=== PROVIDED DATA ===

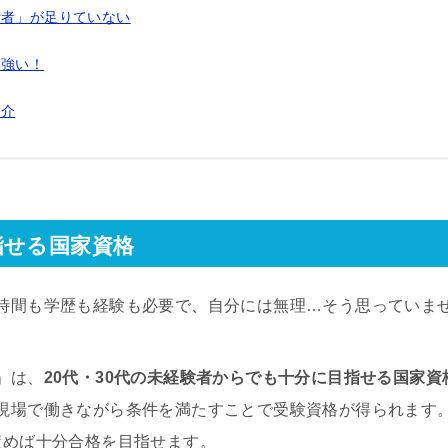
術者」が足りていない
も強い！
紹介
指せる国家資格
時間も学歴も経験も必要で、自分には無理…そう思っていま
」は、
20代・30代の未経験者からでも十分に目指せる国家資
現場で働きながら条件を満たすことで受験資格が得られます
積めば十分合格を目指せます。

===

WHAT YOU WILL DO >> What you return must match the records letter for letter, except that the pictures stay out.

EXERCISE ANSWER >>
術者」が足りていない
も強い！
紹介
指せる国家資格
時間も学歴も経験も必要で、自分には無理…そう思っていま
」は、
20代・30代の未経験者からでも十分に目指せる国家資
現場で働きながら条件を満たすことで受験資格が得られます
積めば十分合格を目指せます。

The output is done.